Metzler M9RR vs others
I’ve been using the M9RR for a year now, and the milage has been good. Admittedly COVID-19 has reduced the milage I rode last year due to the various lockdowns, but I still managed some commutes, pleasure rides and work activities. The tyre still has loads of life left, and even using them in winter with heavy rain, leaves and cold temperatures I’ve had zero issues. Compared to the RS10’s I ran previously they take less warming up than the RS10, and give good grip straight from the off. The RS10 could get a little bit ‘fun’ when temperatures dipped or water was standing.
Metzeler M9RR life
It’s June 2021, and I’ve changed the M9RR for a new pair tyres. The front tyre was fine, it’s still in the shed just in case of emergency, but the rear was starting to go off. In total the rear had done 3077 miles, and the front slightly less…
Personally, I would have said the rear had another 500ish mile left in, maybe more if you are permanently on the sides, but many dual carriageway and motorway miles on this set had squared them off more than I liked. This isn’t against the tyre, more so the fact I had been commuting more on the bike in the past year due to lockdown.
I’m particularly looking forward to seeing how the M9RR compares with the new Pirelli Diablo Rosso4 when it launches in 2021. These two should be a good comparison. I’ve also heard good things about the M9RR vs S22 Bridgestone, which is more road-based than the RS10/RS11, but have only tried them out on the ZX6R which I only had for a short period of time. The M9RR vs Road 5 is also a comparison, personally, I think the M9RR takes it, I just felt more confident in all weathers.

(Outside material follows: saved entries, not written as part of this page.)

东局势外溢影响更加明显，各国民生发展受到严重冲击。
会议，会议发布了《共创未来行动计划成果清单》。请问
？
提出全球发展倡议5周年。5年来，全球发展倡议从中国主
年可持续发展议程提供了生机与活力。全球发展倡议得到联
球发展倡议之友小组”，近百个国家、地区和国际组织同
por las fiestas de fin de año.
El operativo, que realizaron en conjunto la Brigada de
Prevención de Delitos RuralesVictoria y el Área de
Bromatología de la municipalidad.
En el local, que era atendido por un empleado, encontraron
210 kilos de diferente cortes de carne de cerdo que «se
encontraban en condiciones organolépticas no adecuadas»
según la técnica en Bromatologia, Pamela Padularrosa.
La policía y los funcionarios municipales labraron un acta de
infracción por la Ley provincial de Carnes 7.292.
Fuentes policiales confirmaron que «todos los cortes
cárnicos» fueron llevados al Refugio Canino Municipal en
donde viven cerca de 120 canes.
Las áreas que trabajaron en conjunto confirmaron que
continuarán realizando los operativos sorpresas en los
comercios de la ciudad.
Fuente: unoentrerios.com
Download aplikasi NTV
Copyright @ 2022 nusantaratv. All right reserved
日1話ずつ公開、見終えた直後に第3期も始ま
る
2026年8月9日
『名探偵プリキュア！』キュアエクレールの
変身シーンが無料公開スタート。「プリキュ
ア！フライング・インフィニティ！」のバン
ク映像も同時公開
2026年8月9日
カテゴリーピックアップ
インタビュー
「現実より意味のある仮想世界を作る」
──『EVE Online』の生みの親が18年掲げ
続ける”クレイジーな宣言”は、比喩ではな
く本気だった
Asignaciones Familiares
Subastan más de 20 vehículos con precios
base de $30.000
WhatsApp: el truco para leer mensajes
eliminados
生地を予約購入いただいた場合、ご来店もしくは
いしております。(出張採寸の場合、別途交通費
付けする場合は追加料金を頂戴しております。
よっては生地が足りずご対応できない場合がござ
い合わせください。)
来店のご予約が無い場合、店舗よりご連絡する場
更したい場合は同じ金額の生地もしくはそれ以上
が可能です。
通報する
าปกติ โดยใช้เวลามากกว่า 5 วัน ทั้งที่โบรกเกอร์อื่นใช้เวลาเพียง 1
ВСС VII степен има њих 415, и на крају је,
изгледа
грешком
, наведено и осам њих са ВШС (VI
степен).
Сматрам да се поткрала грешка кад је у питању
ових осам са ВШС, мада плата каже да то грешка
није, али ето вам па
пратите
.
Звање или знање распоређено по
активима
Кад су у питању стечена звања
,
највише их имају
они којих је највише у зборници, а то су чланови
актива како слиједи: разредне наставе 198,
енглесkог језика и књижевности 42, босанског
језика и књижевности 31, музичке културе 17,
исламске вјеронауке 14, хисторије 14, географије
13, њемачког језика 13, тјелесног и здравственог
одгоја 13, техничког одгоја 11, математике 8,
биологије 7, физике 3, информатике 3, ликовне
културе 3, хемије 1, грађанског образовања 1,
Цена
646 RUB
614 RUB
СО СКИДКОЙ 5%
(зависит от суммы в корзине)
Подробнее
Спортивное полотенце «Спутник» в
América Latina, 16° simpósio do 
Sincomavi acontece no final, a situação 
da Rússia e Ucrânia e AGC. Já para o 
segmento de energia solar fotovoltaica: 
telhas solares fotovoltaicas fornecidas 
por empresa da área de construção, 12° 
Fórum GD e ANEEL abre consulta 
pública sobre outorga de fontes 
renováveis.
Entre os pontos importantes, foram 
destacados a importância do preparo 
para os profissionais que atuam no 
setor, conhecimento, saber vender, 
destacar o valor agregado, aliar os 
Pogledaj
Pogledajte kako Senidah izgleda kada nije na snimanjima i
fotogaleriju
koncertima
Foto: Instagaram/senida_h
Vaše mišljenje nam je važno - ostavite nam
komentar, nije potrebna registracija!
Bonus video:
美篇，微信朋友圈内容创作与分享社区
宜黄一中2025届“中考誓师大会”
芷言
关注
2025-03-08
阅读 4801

For my road riding, I stuck to the standard R1 pressures, I never felt anything that made me want to change the pressure drastically. For a trackday on the M9RR, you could set a nice baseline with a hot pressure of 27 rear and 27 front, or around 34 when cold. This is personal preference and depends on the weather, track etc, play around until you find what works for you!
Metzeler M9RR price
Then there is the price; a pair can be had in 1000cc sized 120/190 combo for circa £240 and a tenner cheaper for a 120/180 combo. Less expensive than Bridgestone’s RS11, Pirelli’s Supercorsa range, and Dunlops Sportsmart TT. No prices have been released for the upcoming adventure bike sizing yet, but they too will be competitive, and we eagerly await trying those!